L’artiste Jean Paul Lemieux (1904-1990) n’aurait pas voulu naître ailleurs qu’à Québec, vieille ville fortifiée dont le charme, déplore-t-il, disparaît avec la modernisation. Malgré tout, il ne s’est jamais lassé de peindre cette ville-muse et ville-musée où il est né, où il est mort et non loin de laquelle il a vécu la plus grande partie de sa vie.

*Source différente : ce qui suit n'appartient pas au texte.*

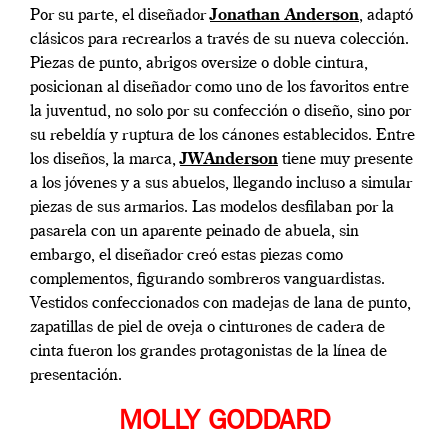
Por su parte, el diseñador
Jonathan Anderson
, adaptó
clásicos para recrearlos a través de su nueva colección.
Piezas de punto, abrigos oversize o doble cintura,
posicionan al diseñador como uno de los favoritos entre
la juventud, no solo por su confección o diseño, sino por
su rebeldía y ruptura de los cánones establecidos. Entre
los diseños, la marca,
JWAnderson
tiene muy presente
a los jóvenes y a sus abuelos, llegando incluso a simular
piezas de sus armarios. Las modelos desfilaban por la
pasarela con un aparente peinado de abuela, sin
embargo, el diseñador creó estas piezas como
complementos, figurando sombreros vanguardistas.
Vestidos confeccionados con madejas de lana de punto,
zapatillas de piel de oveja o cinturones de cadera de
cinta fueron los grandes protagonistas de la línea de
presentación.
MOLLY GODDARD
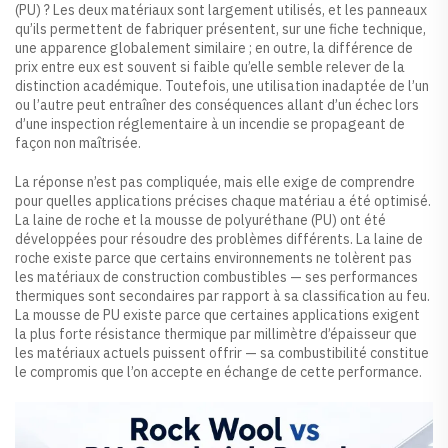
(PU) ? Les deux matériaux sont largement utilisés, et les panneaux
qu’ils permettent de fabriquer présentent, sur une fiche technique,
une apparence globalement similaire ; en outre, la différence de
prix entre eux est souvent si faible qu’elle semble relever de la
distinction académique. Toutefois, une utilisation inadaptée de l’un
ou l’autre peut entraîner des conséquences allant d’un échec lors
d’une inspection réglementaire à un incendie se propageant de
façon non maîtrisée.
La réponse n’est pas compliquée, mais elle exige de comprendre
pour quelles applications précises chaque matériau a été optimisé.
La laine de roche et la mousse de polyuréthane (PU) ont été
développées pour résoudre des problèmes différents. La laine de
roche existe parce que certains environnements ne tolèrent pas
les matériaux de construction combustibles — ses performances
thermiques sont secondaires par rapport à sa classification au feu.
La mousse de PU existe parce que certaines applications exigent
la plus forte résistance thermique par millimètre d’épaisseur que
les matériaux actuels puissent offrir — sa combustibilité constitue
le compromis que l’on accepte en échange de cette performance.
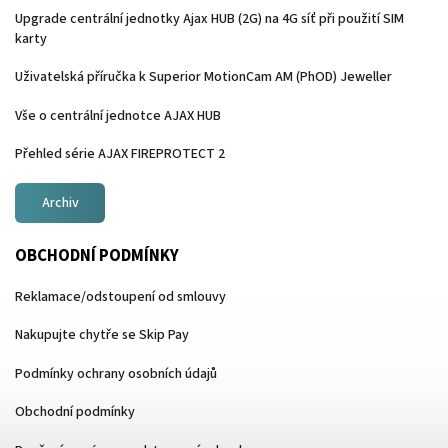
Upgrade centrální jednotky Ajax HUB (2G) na 4G síť při použití SIM
karty
Uživatelská příručka k Superior MotionCam AM (PhOD) Jeweller
Vše o centrální jednotce AJAX HUB
Přehled série AJAX FIREPROTECT 2
Archiv
OBCHODNÍ PODMÍNKY
Reklamace/odstoupení od smlouvy
Nakupujte chytře se Skip Pay
Podmínky ochrany osobních údajů
Obchodní podmínky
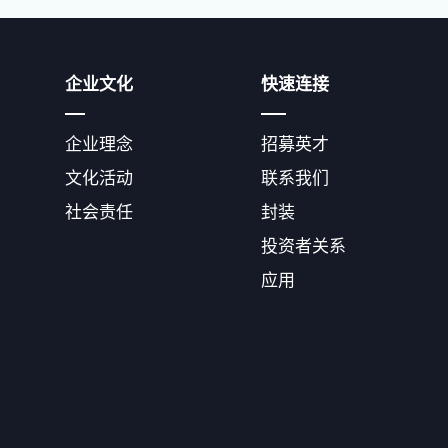
企业文化
快速连接
企业理念
招募英才
文化活动
联系我们
社会责任
封装
投资者关系
应用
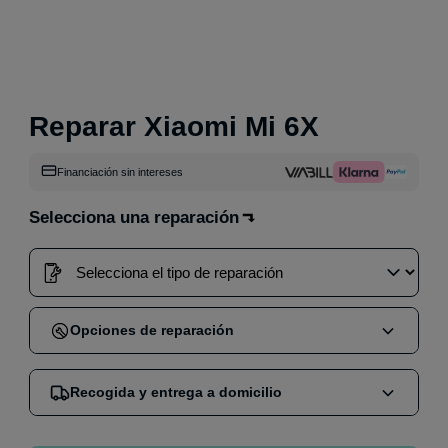
Reparar Xiaomi Mi 6X
Financiación sin intereses
Selecciona una reparación
Opciones de reparación
Cuando compras una reparación en nuestra web,
Recogida y entrega a domicilio
puedes elegir entre dos opciones:
Reparación en tienda
:
Acude sin cita a nuestra
Nos encargamos de mandar un mensajero por GLS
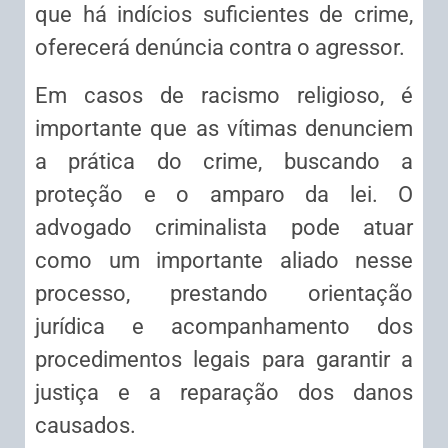
que há indícios suficientes de crime,
oferecerá denúncia contra o agressor.
Em casos de racismo religioso, é
importante que as vítimas denunciem
a prática do crime, buscando a
proteção e o amparo da lei. O
advogado criminalista pode atuar
como um importante aliado nesse
processo, prestando orientação
jurídica e acompanhamento dos
procedimentos legais para garantir a
justiça e a reparação dos danos
causados.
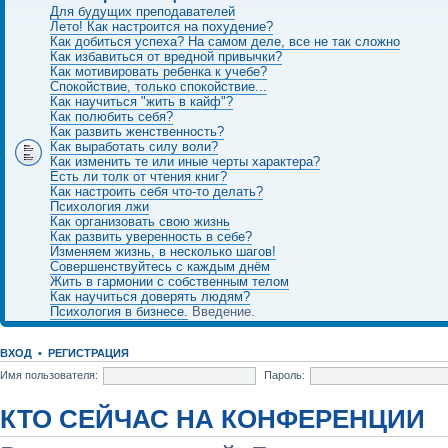
Для будущих преподавателей
Лето! Как настроится на похудение?
Как добиться успеха? На самом деле, все не так сложно
Как избавиться от вредной привычки?
Как мотивировать ребенка к учебе?
Спокойствие, только спокойствие...
Как научиться "жить в кайф"?
Как полюбить себя?
Как развить женственность?
Как выработать силу воли?
Как изменить те или иные черты характера?
Есть ли толк от чтения книг?
Как настроить себя что-то делать?
Психология лжи
Как организовать свою жизнь
Как развить уверенность в себе?
Изменяем жизнь, в несколько шагов!
Совершенствуйтесь с каждым днём
Жить в гармонии с собственным телом
Как научиться доверять людям?
Психология в бизнесе.
Введение.
ВХОД
•
РЕГИСТРАЦИЯ
Имя пользователя:
Пароль:
КТО СЕЙЧАС НА КОНФЕРЕНЦИИ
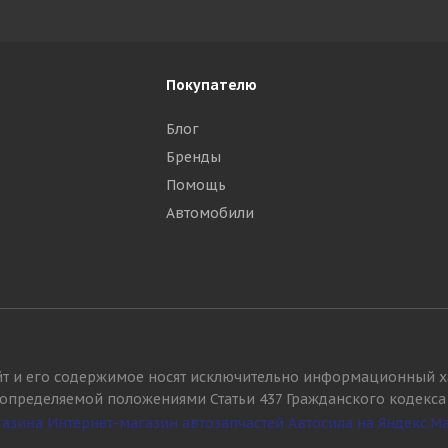
Покупателю
Блог
Бренды
Помощь
Автомобили
йт и его содержимое носят исключительно информационный х
, определяемой положениями Статьи 437 Гражданского кодекса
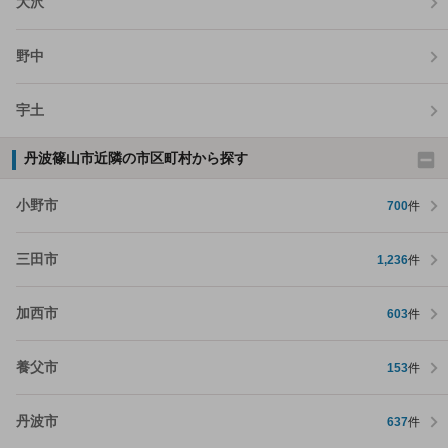
大沢
野中
宇土
丹波篠山市近隣の市区町村から探す
小野市
700
件
三田市
1,236
件
加西市
603
件
養父市
153
件
丹波市
637
件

Une trentaine de tableaux réalisés après son retour définitif, en 1937, mettent la ville en vedette en même temps qu’ils témoignent de sa patiente évolution stylistique, comme en attestent Janvier à Québec, 1965, (ci-contre), un tableau réalisé durant sa période classique, de même que La Fête-Dieu à Québec, 1944 (ci-dessous), qui provient de sa période antérieure, dite « primitive ».

 

Jean Paul Lemieux, Janvier à Québec, 1965
Jean Paul Lemieux, Janvier à Québec, 1965
Huile sur toile, 106,4 x 151,5 cm, Musée des beaux-arts de l’Ontario, Toronto

Depuis le début du vingtième siècle, Montréal et Toronto constituent les principaux bastions de l’essor culturel canadien. En décidant de s’installer à Québec et d’y poursuivre sa triple carrière de peintre, de professeur et de critique d’art, Jean Paul Lemieux fait preuve d’une indépendance étonnante. Étant au fait des avancées en peinture et en pédagogie de l’art dans les années 1920 et 1930 à Montréal, il sait l’importance que cette ville occupe sur l’échiquier artistique canadien depuis la seconde moitié du dix-neuvième siècle. Avec la création de la Society of Canadian Artists en 1867 et de l’Art Association of Montreal (aujourd’hui le Musée des beaux-arts de Montréal) en 1880, Montréal a remplacé Québec comme centre artistique majeur au Canada.

 

Jean Paul Lemieux, La Fête-Dieu à Québec, 1944
Jean Paul Lemieux, La Fête-Dieu à Québec, 1944
Huile sur toile, 152,7 x 122 cm, Musée national des beaux-arts du Québec, Québec

Si désormais « la Vieille Capitale » est davantage une ville de pouvoir politique qu’une capitale culturelle, la création en 1922 d’une école des beaux-arts et l’inauguration en 1933 du Musée de la province de Québec (aujourd’hui le Musée national des beaux-arts du Québec) ont certes pesé dans la décision de Lemieux à s’y installer. Pourtant, le constat navrant qu’il en fait peu après son arrivée donne une idée de l’isolement qui affecte Québec : « Les expositions de peintures qui font le tour du pays ne viennent jamais dans notre ville. La raison en est simple. Il n’existe pas de salles d’exposition aux conditions requises : éclairage, fonds neutres, etc. [. . .] Nous manquons ainsi [. . .] une foule d’expositions éducatrices et susceptibles d’éveiller chez les nôtres un intérêt pour le beau. »

 

Les dirigeants de la Federation of Canadian Artists lors d’une rencontre à Toronto en mai 1942.
Les dirigeants de la Federation of Canadian Artists lors d’une rencontre à Toronto en mai 1942. De gauche à droite : Arthur Lismer, Frances Loring, Lawren Harris, André Biéler et A. Y. Jackson.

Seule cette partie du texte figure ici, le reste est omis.